### Data provided
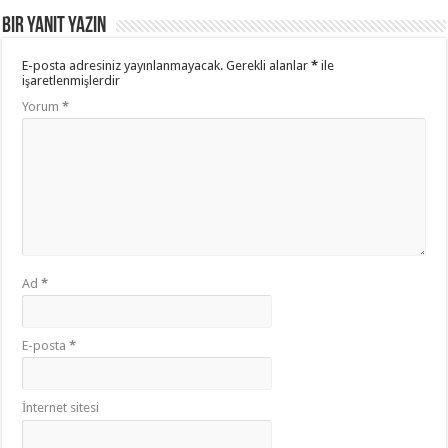
Bir yanıt yazın
E-posta adresiniz yayınlanmayacak.
Gerekli alanlar
*
ile
işaretlenmişlerdir
Yorum
*
Ad
*
E-posta
*
İnternet sitesi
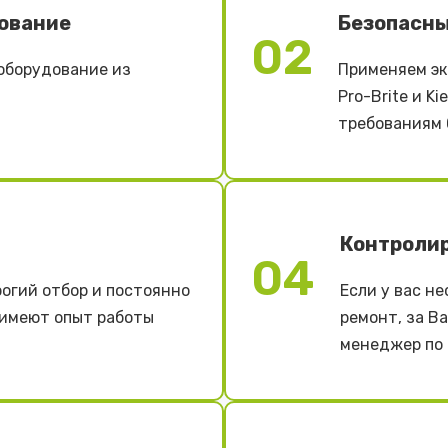
ование
Безопасны
02
оборудование из
Применяем эк
Pro-Brite и K
требованиям 
Контроли
04
огий отбор и постоянно
Если у вас н
 имеют опыт работы
ремонт, за В
менеджер по 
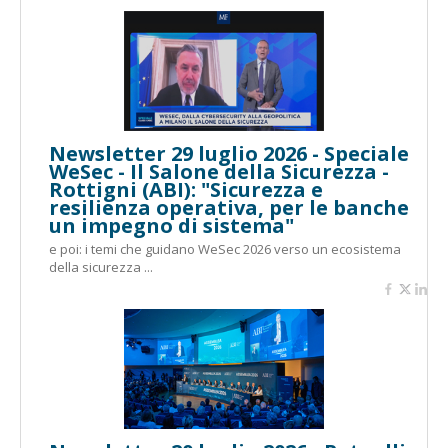
Newsletter 29 luglio 2026 - Speciale
WeSec - Il Salone della Sicurezza -
Rottigni (ABI): "Sicurezza e
resilienza operativa, per le banche
un impegno di sistema"
e poi: i temi che guidano WeSec 2026 verso un ecosistema
della sicurezza ...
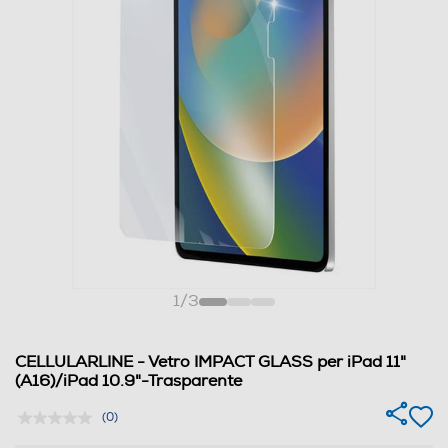
1
/
3
CELLULARLINE - Vetro IMPACT GLASS per iPad 11"
(A16)/iPad 10.9"-Trasparente
(0)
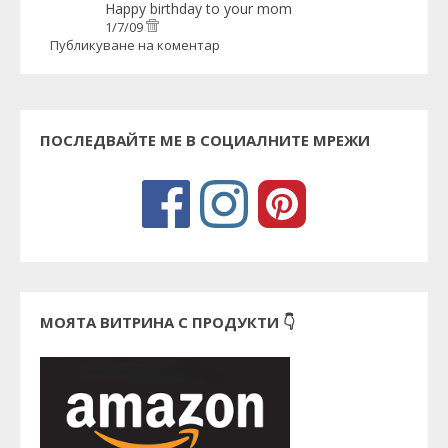
Happy birthday to your mom
1/7/09
Публикуване на коментар
ПОСЛЕДВАЙТЕ МЕ В СОЦИАЛНИТЕ МРЕЖИ
МОЯТА ВИТРИНА С ПРОДУКТИ 👇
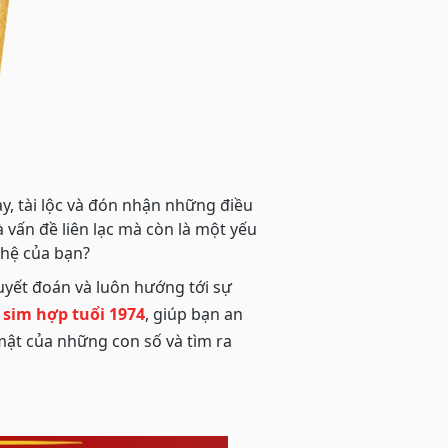
y, tài lộc và đón nhận những điều
à vấn đề liên lạc mà còn là một yếu
 hệ của bạn?
yết đoán và luôn hướng tới sự
n
sim hợp tuổi 1974
, giúp bạn an
ật của những con số và tìm ra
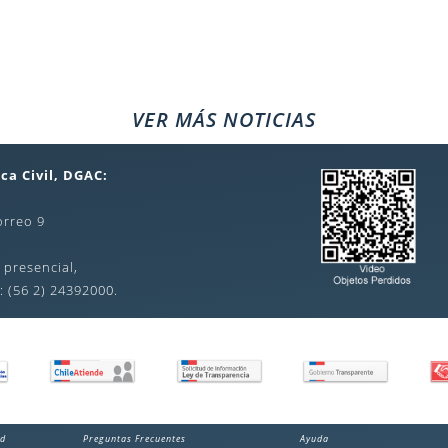
VER MÁS NOTICIAS
ca Civil, DGAC:
orreo 9
 presencial,
: (56 2) 24392000.
ad
Preguntas Frecuentes
Ayuda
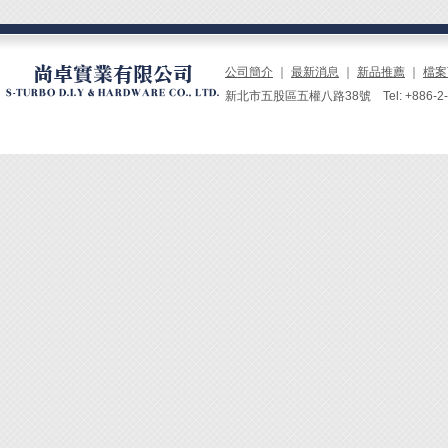
公司簡介
｜
最新消息
｜
新品推薦
｜
檔案
新北市五股區五權八路38號 Tel: +886-2-229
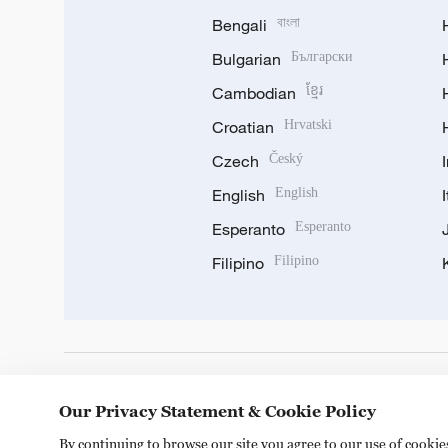
Bengali
বাংলা
Bulgarian
Български
Cambodian
ខ្មែរ
Croatian
Hrvatski
Czech
Český
English
English
Esperanto
Esperanto
Filipino
Filipino
DOWNLOAD OUR APP
Our Privacy Statement & Cookie Policy
By continuing to browse our site you agree to our use of cooki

### What you have to do
A verbatim copy of the listing, with all pictures removed, is required.

### Task response
Bir yanıt yazın
E-posta adresiniz yayınlanmayacak.
Gerekli alanlar
*
ile
işaretlenmişlerdir
Yorum
*
Ad
*
E-posta
*
İnternet sitesi
ование
Безопасны
02
оборудование из
Применяем эк
Pro-Brite и K
требованиям 
Контроли
04
огий отбор и постоянно
Если у вас н
 имеют опыт работы
ремонт, за В
менеджер по 
Newsletter 29 luglio 2026 - Speciale
WeSec - Il Salone della Sicurezza -
Rottigni (ABI): "Sicurezza e
resilienza operativa, per le banche
un impegno di sistema"
e poi: i temi che guidano WeSec 2026 verso un ecosistema
della sicurezza ...
1
/
3
CELLULARLINE - Vetro IMPACT GLASS per iPad 11"
(A16)/iPad 10.9"-Trasparente
(0)
Happy birthday to your mom
1/7/09
Публикуване на коментар
ПОСЛЕДВАЙТЕ МЕ В СОЦИАЛНИТЕ МРЕЖИ
МОЯТА ВИТРИНА С ПРОДУКТИ 👇
y, tài lộc và đón nhận những điều
à vấn đề liên lạc mà còn là một yếu
 hệ của bạn?
yết đoán và luôn hướng tới sự
n
sim hợp tuổi 1974
, giúp bạn an
ật của những con số và tìm ra
VER MÁS NOTICIAS
ca Civil, DGAC:
orreo 9
 presencial,
: (56 2) 24392000.
ad
Preguntas Frecuentes
Ayuda
公司簡介
｜
最新消息
｜
新品推薦
｜
檔案
新北市五股區五權八路38號 Tel: +886-2-229
Bengali
বাংলা
Bulgarian
Български
Cambodian
ខ្មែរ
Croatian
Hrvatski
Czech
Český
English
English
Esperanto
Esperanto
Filipino
Filipino
DOWNLOAD OUR APP
Our Privacy Statement & Cookie Policy
By continuing to browse our site you agree to our use of cooki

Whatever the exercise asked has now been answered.